Now let’s imagine a system involving 8 separate 5 MLA seats (four in greater Darwin, one for greater Alice Springs and three for remote and regional NT). That is, a 40 member Parliament. Assuming uniform vote percentages in each seat exactly as actually occurred, what would be the outcome? As this excellent analysis of Tasmania’s system by ABC political analyst Antony Green explains, the “quota” for election as a MLA in a 5 member PR system is 16.7% (to a single decimal place). Don’t forget that preferences of eliminated candidates are still distributed in such a system, so that the more successful candidates will still get more than just their first preference votes (although to what extent depends on the order in which candidates are eliminated). In that system Labor would have had at least 2 MLAs elected in every one of the 8 seats and no doubt would have achieved 3 in at least half of the seats. Labor would probably have ended up with 20-22 MLAs in this 40 member Legislative Assembly i.e. a likely clear but not overwhelming majority. CLP with 31.8% of first preference votes fell just short of two quotas in its own right, but would almost certainly have achieved two quotas in all eight seats after distribution of preferences of eliminated candidates. That is, CLP would have ended up with 16 MLAs, enough to provide an effective Opposition and retain enough MLAs to gain experience over time so they could make effective Ministers when their time in government came. The Independents would likely have ended up with a similar number of MLAs as they actually now have under the current system (3-5).

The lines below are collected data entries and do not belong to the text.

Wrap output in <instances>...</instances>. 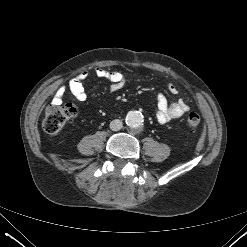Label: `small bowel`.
<instances>
[{
	"label": "small bowel",
	"mask_w": 247,
	"mask_h": 247,
	"mask_svg": "<svg viewBox=\"0 0 247 247\" xmlns=\"http://www.w3.org/2000/svg\"><path fill=\"white\" fill-rule=\"evenodd\" d=\"M95 74L97 77L105 79L110 82V92L116 93L124 88L126 80L124 75L119 71H108L104 68H96ZM87 72H82L78 76L70 80L68 88L61 86L57 89L53 96V103L61 104L68 89L69 93L78 101L83 102L87 99V94L84 89L83 81L87 77ZM167 89L172 94H177V87L170 83ZM189 110L188 105L184 100L179 99L175 102L169 103L164 94L157 96V111L156 118L160 124L168 123L173 119L180 118Z\"/></svg>",
	"instance_id": "c3829d8e"
}]
</instances>
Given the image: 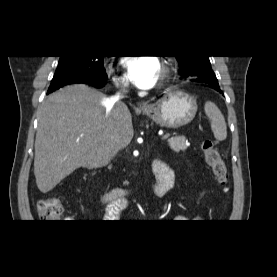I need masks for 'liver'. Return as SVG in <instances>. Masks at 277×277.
Wrapping results in <instances>:
<instances>
[{
    "mask_svg": "<svg viewBox=\"0 0 277 277\" xmlns=\"http://www.w3.org/2000/svg\"><path fill=\"white\" fill-rule=\"evenodd\" d=\"M106 97L75 84L52 93L39 109L34 175L42 193L80 167L99 168L133 138L131 113L115 104L106 114Z\"/></svg>",
    "mask_w": 277,
    "mask_h": 277,
    "instance_id": "liver-1",
    "label": "liver"
}]
</instances>
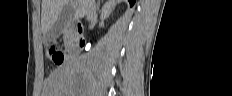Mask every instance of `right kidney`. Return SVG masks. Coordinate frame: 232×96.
<instances>
[{"label":"right kidney","mask_w":232,"mask_h":96,"mask_svg":"<svg viewBox=\"0 0 232 96\" xmlns=\"http://www.w3.org/2000/svg\"><path fill=\"white\" fill-rule=\"evenodd\" d=\"M115 6V0H108L102 8L101 19L104 20L109 17Z\"/></svg>","instance_id":"1"}]
</instances>
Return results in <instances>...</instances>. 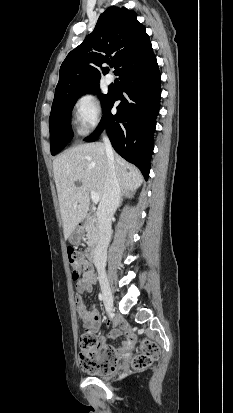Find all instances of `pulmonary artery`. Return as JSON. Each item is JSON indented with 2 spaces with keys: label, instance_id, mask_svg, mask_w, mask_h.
I'll return each instance as SVG.
<instances>
[{
  "label": "pulmonary artery",
  "instance_id": "obj_1",
  "mask_svg": "<svg viewBox=\"0 0 233 413\" xmlns=\"http://www.w3.org/2000/svg\"><path fill=\"white\" fill-rule=\"evenodd\" d=\"M114 82V77L111 74H107L105 76V83L106 84H112Z\"/></svg>",
  "mask_w": 233,
  "mask_h": 413
}]
</instances>
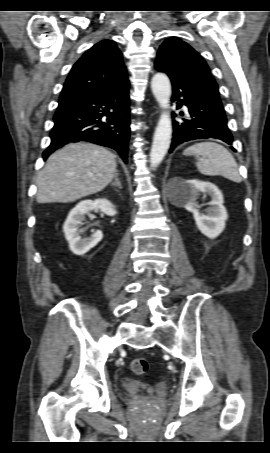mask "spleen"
Returning a JSON list of instances; mask_svg holds the SVG:
<instances>
[{
  "mask_svg": "<svg viewBox=\"0 0 270 453\" xmlns=\"http://www.w3.org/2000/svg\"><path fill=\"white\" fill-rule=\"evenodd\" d=\"M184 155L198 157L195 164L198 171L204 175H221L237 183L242 181L233 155L218 143L194 144L184 151Z\"/></svg>",
  "mask_w": 270,
  "mask_h": 453,
  "instance_id": "1",
  "label": "spleen"
}]
</instances>
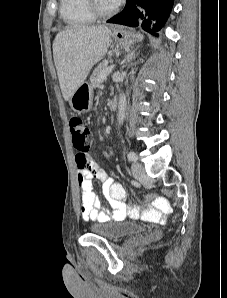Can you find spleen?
<instances>
[{"label": "spleen", "mask_w": 227, "mask_h": 298, "mask_svg": "<svg viewBox=\"0 0 227 298\" xmlns=\"http://www.w3.org/2000/svg\"><path fill=\"white\" fill-rule=\"evenodd\" d=\"M138 39H139L140 41H142V39H143V35L139 34V35H138Z\"/></svg>", "instance_id": "1"}]
</instances>
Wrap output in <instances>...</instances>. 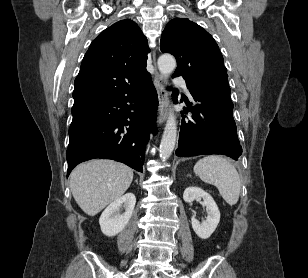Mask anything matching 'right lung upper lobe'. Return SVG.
<instances>
[{
  "label": "right lung upper lobe",
  "instance_id": "right-lung-upper-lobe-1",
  "mask_svg": "<svg viewBox=\"0 0 308 278\" xmlns=\"http://www.w3.org/2000/svg\"><path fill=\"white\" fill-rule=\"evenodd\" d=\"M146 37L132 20H121L91 43L74 82L72 111L125 96L150 77Z\"/></svg>",
  "mask_w": 308,
  "mask_h": 278
}]
</instances>
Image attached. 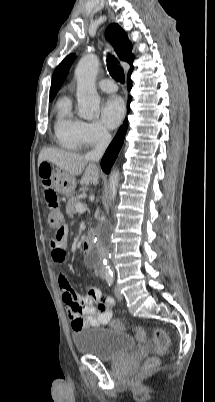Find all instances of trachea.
I'll list each match as a JSON object with an SVG mask.
<instances>
[{"label":"trachea","instance_id":"3493384b","mask_svg":"<svg viewBox=\"0 0 215 402\" xmlns=\"http://www.w3.org/2000/svg\"><path fill=\"white\" fill-rule=\"evenodd\" d=\"M106 61H107V68H108L110 75L116 81H118L120 83H124L125 82L124 71L117 64V60L114 58V56H108Z\"/></svg>","mask_w":215,"mask_h":402}]
</instances>
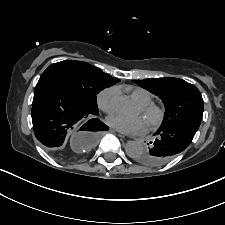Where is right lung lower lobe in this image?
<instances>
[{"label": "right lung lower lobe", "instance_id": "obj_1", "mask_svg": "<svg viewBox=\"0 0 225 225\" xmlns=\"http://www.w3.org/2000/svg\"><path fill=\"white\" fill-rule=\"evenodd\" d=\"M97 113L86 108L55 82L39 80L35 87L31 111L33 129L36 138L49 149L62 146L67 134L77 126L79 120ZM89 121L94 122L92 131L108 129L98 119Z\"/></svg>", "mask_w": 225, "mask_h": 225}]
</instances>
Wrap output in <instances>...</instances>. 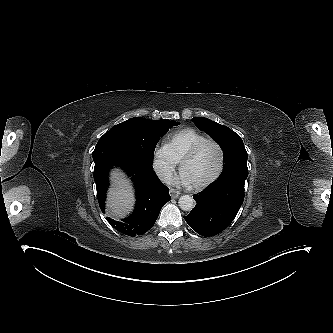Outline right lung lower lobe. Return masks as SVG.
Segmentation results:
<instances>
[{"label":"right lung lower lobe","instance_id":"98d812e1","mask_svg":"<svg viewBox=\"0 0 333 333\" xmlns=\"http://www.w3.org/2000/svg\"><path fill=\"white\" fill-rule=\"evenodd\" d=\"M95 162L94 181L96 183L99 206L104 212L106 190L109 186L108 173L113 166L127 172L135 184L136 207L128 218L121 221L107 217L110 225L122 234L135 237L150 230L159 216L163 205L171 197L169 189L159 180L152 166L148 165L126 142L103 135L93 151Z\"/></svg>","mask_w":333,"mask_h":333}]
</instances>
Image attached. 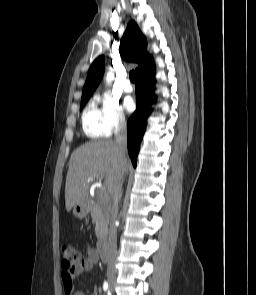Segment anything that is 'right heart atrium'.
<instances>
[{"label":"right heart atrium","mask_w":256,"mask_h":295,"mask_svg":"<svg viewBox=\"0 0 256 295\" xmlns=\"http://www.w3.org/2000/svg\"><path fill=\"white\" fill-rule=\"evenodd\" d=\"M100 103L102 121L108 135L118 132L126 126V118L118 101L108 93L97 96Z\"/></svg>","instance_id":"d8ad5b80"}]
</instances>
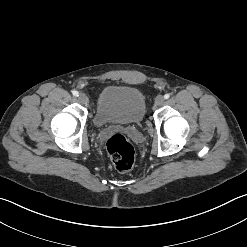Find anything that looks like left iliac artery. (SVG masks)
<instances>
[{"label":"left iliac artery","instance_id":"left-iliac-artery-1","mask_svg":"<svg viewBox=\"0 0 247 247\" xmlns=\"http://www.w3.org/2000/svg\"><path fill=\"white\" fill-rule=\"evenodd\" d=\"M169 97H170V94H165V95H164V98H165V99H168Z\"/></svg>","mask_w":247,"mask_h":247}]
</instances>
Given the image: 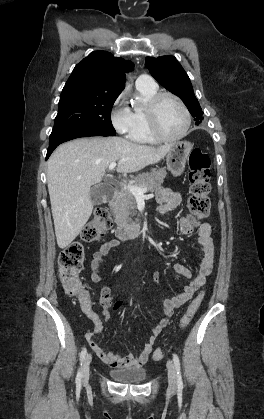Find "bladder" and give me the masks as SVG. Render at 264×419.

With a less dramatic victory for one of the major parties than occurred in 2016 (which you would expect to be the norm), it is likely that the major party with the most seats would need to enter into a coalition agreement (however informal) with one or two Independent or minor party MLAs. That might not sound attractive to the major parties at first glance, but the fact is that the Henderson Labor government was forced into just such an arrangement with Gerry Wood to stay in government between 2010 and 2012, while the Giles CLP regime had a more covert arrangement with Larisa Lee for its last year or so in government. Political realists should accept that the days of the vast majority of voters being rusted on supporters of one or other of the two major parties are over. Independent MPs are a permanent part of Australia’s political landscape even in a system based on single member seats, and periods when a major party is forced to form a coalition of necessity with one or more Independents will increasingly become the norm. A system of multi-member seats at least makes a virtue of that necessity, and more importantly ensures that the losing major party will retain enough seats not only to form an effective Opposition but to live to fight another day. Given that both parties will inevitably be on the wrong side of an election result from time to time, it’s a system worthy of serious consideration.